Nessas ruínas, por arte das voltas e contravoltas da história, está atualmente instalado o parque infantil do Jardim Botânico do Rio de Janeiro. Primeiro designado por Real Horto, tendo como o único objetivo a aclimatação das plantas exóticas que poderiam vir a ser úteis, o espaço abre as portas ao público em 1819 e passa a ser também um local de lazer, ostentando a nova designação de Real Jardim Botânico. Desde essa altura, a sua vegetação luxuriante a perder de vista, com uma panóplia surpreendente de verdes e de lagos, já foi admirada por milhões de visitantes.
Vegetação luxuriante a perder de vista
Passear pelo Jardim Botânico do Rio de Janeiro é um verdadeiro regalo.
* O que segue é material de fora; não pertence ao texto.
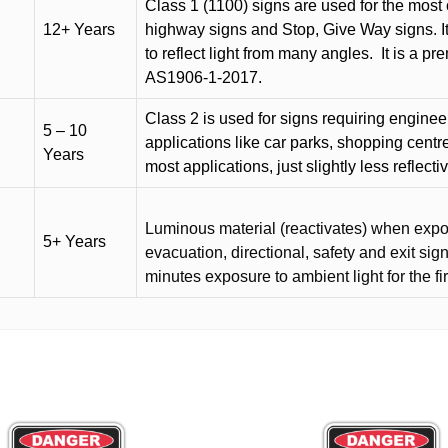
Class 1 (1100) signs are used for the most 
12+ Years
highway signs and Stop, Give Way signs
.
I
to reflect light from many angles.
It is a p
AS1906-1-2017.
Class 2 is used for signs requiring engineer-
5 – 10
applications like car parks, shopping centr
Years
most applications, just slightly less reflecti
Luminous material (reactivates) when expose
5+ Years
evacuation, directional, safety and exit sig
minutes exposure to ambient light for the fi
This
product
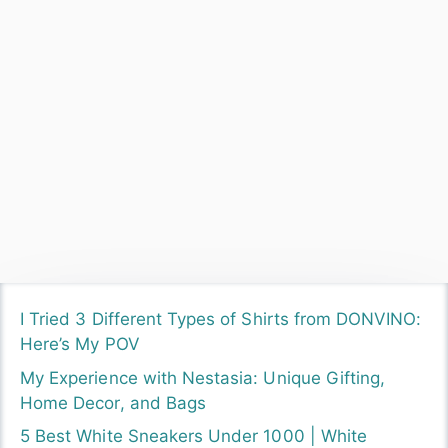
I Tried 3 Different Types of Shirts from DONVINO:
Here’s My POV
My Experience with Nestasia: Unique Gifting,
Home Decor, and Bags
5 Best White Sneakers Under 1000 | White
O jardim ocupa atualmente uma área de 137 hectares e conta com cerca de 8 mil espécies catalogadas, o que faz dele um dos 10 jardins botânicos mais importantes do mundo. Muito bem mantido, tem o duplo aliciante de oferecer extraordinárias espécies botânicas e de ser um percurso muito bonito, atravessado pelo Rio dos Macacos, com lagos e pequenas cascatas, fontes e estufas. À entrada do jardim, reina, inequivocamente, o busto de D. João VI, esse génio ou louco que deixou Junot no Cais do Sodré literalmente a ver navios quando transferiu toda a corte através do oceano Atlântico até ao Rio de Janeiro, para aí estabelecer a nova capital do império.
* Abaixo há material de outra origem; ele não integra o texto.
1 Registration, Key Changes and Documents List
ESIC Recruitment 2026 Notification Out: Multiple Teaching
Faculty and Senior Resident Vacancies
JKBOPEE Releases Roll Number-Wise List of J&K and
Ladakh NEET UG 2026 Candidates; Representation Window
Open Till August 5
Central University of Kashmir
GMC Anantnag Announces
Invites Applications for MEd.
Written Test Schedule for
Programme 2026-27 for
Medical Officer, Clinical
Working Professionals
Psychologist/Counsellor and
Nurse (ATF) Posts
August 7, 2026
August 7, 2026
Da impressionante Alameda das Palmeiras Imperiais, a recantos com vistas para o Corcovado, o jardim é muito rico e variado, oferecendo ao visitante um cactário, um canteiro de leguminosas, um orquidário, um bromeliário e um roseiral. A vegetação é luxuriante e agradecida pelo calor e humidade que o clima que o Rio de Janeiro lhe oferece. O nosso olhar europeu, mais habituado a uma vegetação atlântica, não pode deixar de pasmar perante a riqueza, variedade, e, sobretudo, estranheza das espécies, como o Artocarpus heterophylos LAM., que apenas consegui identificar quando consultei o excelente livro «Guia de Árvores notáveis – 200 anos do Jardim Botânico do Rio de Janeiro», que está à venda na livraria do centro de visitantes do jardim.
Nessa noite, fui ver o musical de grande sucesso «Tim Maia – Vale tudo», onde Tiago Abravanel, para celebrar as 500 representações da peça, convidou o público da sala cheia, a dançar e comer um bolo de aniversário no palco. Lá fui viver o «coração do meu Brasil», como diz o poema, esquecendo o cansaço das minhas pernas depois de um dia inteiro a passear pelo Jardim Botânico do Rio de Janeiro. Voltarei seguramente. Quanto a isso, não tenho a menor das dúvidas.